EXERCISE REQUIREMENTS - A word-for-word copy of the records that follow is needed, with every picture omitted.

##### PROVIDED INFORMATION

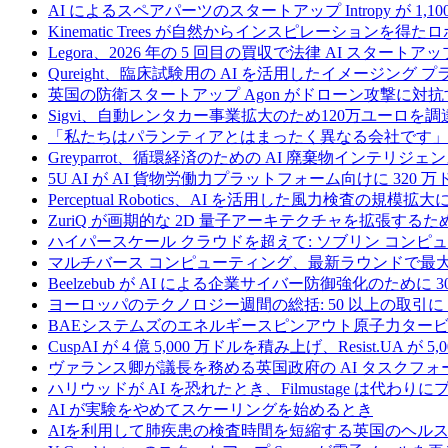
AI によるスペアパーツのスタートアップ Intropy が 1,1
Kinematic Trees が自然からインスピレーションを得
Legora、2026 年の 5 回目の買収で法律 AI スタートアップ
Qureight、臨床試験用の AI を活用したイメージング 
英国の防衛スタートアップ Agon がドローン攻撃に対抗
Sigvi、自動レンタカー事業拡大のため120万ユーロを調
「私たちはパランティアとはまったく異なる会社です」
Greyparrot、循環経済のための AI 廃棄物インテリジェ
5U AI が AI 貨物労働力プラットフォーム向けに 320
Perceptual Robotics、AI を活用した風力検査の規模
ZuriQ が画期的な 2D 量子アーキテクチャを拡張するため
ハイパースケール クラウドを超えて: ソブリン コンピュー
マルチバース コンピューティング、最新ラウンドで最大 5 
Beelzebub が AI による企業サイバー防御強化のために 
ヨーロッパのテクノロジー週間の総括: 50 以上の取引に 
BAEシステムズのエネルギースピンアウト原子力タービ
CuspAI が 4 億 5,000 万ドルを積み上げ、Resist.U
ヴァランス卿が議長を務める英国政府の AI タスクフォ
ハリウッドが AI を恐れたとき、Filmustage は代
AI が実験をやめてスケーリングを始めるとき
AIを利用して肺疾患の検査時間を短縮する英国のヘルス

##########

TASK RESPONSE -
AI によるスペアパーツのスタートアップ Intropy が 1,1
Kinematic Trees が自然からインスピレーションを得
Legora、2026 年の 5 回目の買収で法律 AI スタートアップ
Qureight、臨床試験用の AI を活用したイメージング 
英国の防衛スタートアップ Agon がドローン攻撃に対抗
Sigvi、自動レンタカー事業拡大のため120万ユーロを調
「私たちはパランティアとはまったく異なる会社です」
Greyparrot、循環経済のための AI 廃棄物インテリジェ
5U AI が AI 貨物労働力プラットフォーム向けに 320
Perceptual Robotics、AI を活用した風力検査の規模
ZuriQ が画期的な 2D 量子アーキテクチャを拡張するため
ハイパースケール クラウドを超えて: ソブリン コンピュー
マルチバース コンピューティング、最新ラウンドで最大 5 
Beelzebub が AI による企業サイバー防御強化のために 
ヨーロッパのテクノロジー週間の総括: 50 以上の取引に 
BAEシステムズのエネルギースピンアウト原子力タービ
CuspAI が 4 億 5,000 万ドルを積み上げ、Resist.U
ヴァランス卿が議長を務める英国政府の AI タスクフォ
ハリウッドが AI を恐れたとき、Filmustage は代
AI が実験をやめてスケーリングを始めるとき
AIを利用して肺疾患の検査時間を短縮する英国のヘルス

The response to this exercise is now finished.